[Start of Attachment]

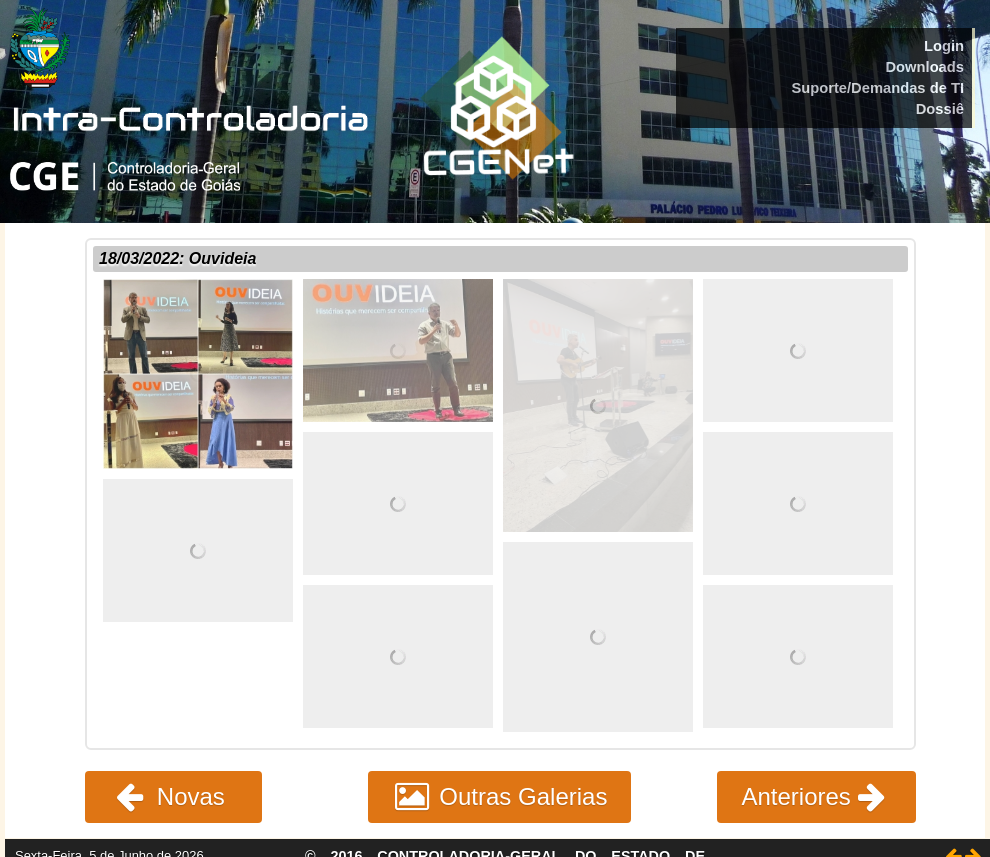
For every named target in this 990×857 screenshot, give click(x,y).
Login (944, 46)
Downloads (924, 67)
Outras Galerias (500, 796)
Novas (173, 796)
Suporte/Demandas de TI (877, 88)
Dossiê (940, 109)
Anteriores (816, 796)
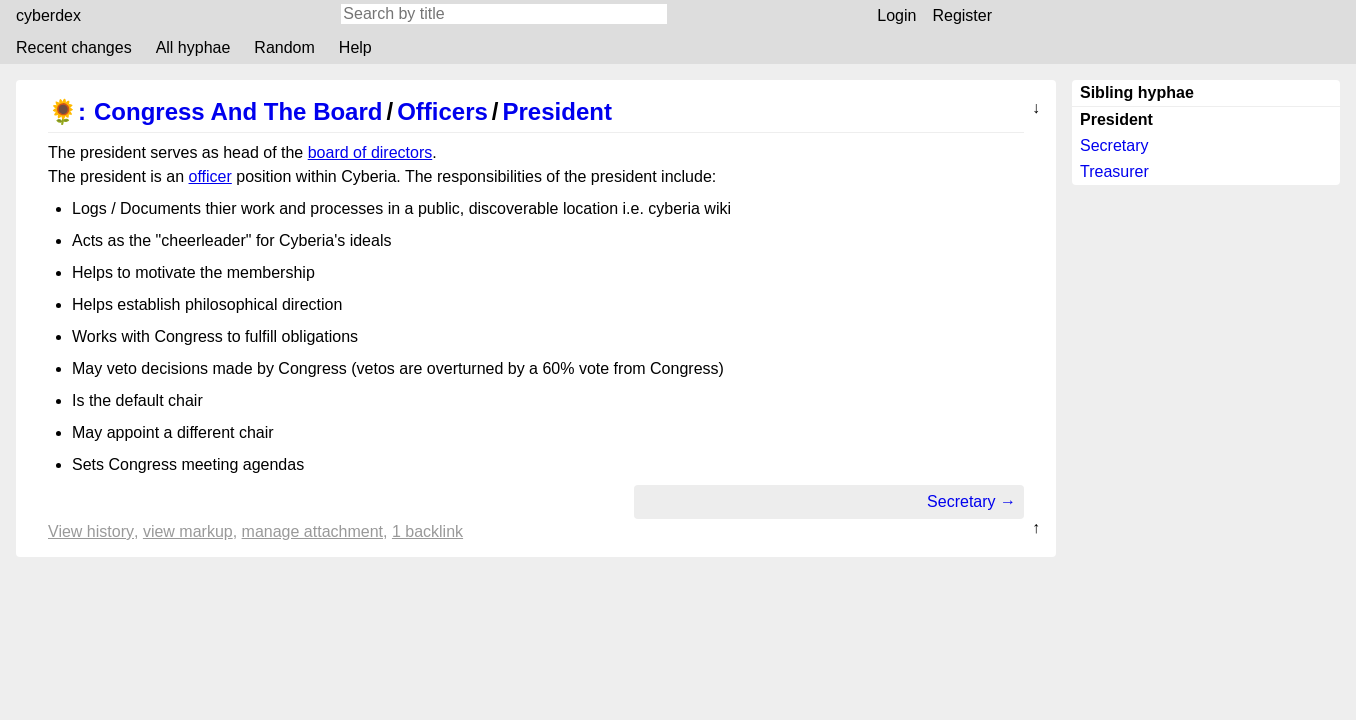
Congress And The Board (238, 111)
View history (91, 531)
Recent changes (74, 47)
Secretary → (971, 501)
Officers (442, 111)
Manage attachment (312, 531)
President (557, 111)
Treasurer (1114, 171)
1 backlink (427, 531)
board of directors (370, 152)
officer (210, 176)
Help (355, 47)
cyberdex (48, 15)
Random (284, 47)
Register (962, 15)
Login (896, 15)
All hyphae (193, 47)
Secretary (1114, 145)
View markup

[End of Attachment]

*WHAT NEEDS TO BE DONE*
Except for the pictures, give all the material above again verbatim.

*RESULT OF THE TASK*
For every named target in this 990×857 screenshot, give click(x,y).
Login (944, 46)
Downloads (924, 67)
Outras Galerias (500, 796)
Novas (173, 796)
Suporte/Demandas de TI (877, 88)
Dossiê (940, 109)
Anteriores (816, 796)
Congress And The Board (238, 111)
View history (91, 531)
Recent changes (74, 47)
Secretary → (971, 501)
Officers (442, 111)
Manage attachment (312, 531)
President (557, 111)
Treasurer (1114, 171)
1 backlink (427, 531)
board of directors (370, 152)
officer (210, 176)
Help (355, 47)
cyberdex (48, 15)
Random (284, 47)
Register (962, 15)
Login (896, 15)
All hyphae (193, 47)
Secretary (1114, 145)
View markup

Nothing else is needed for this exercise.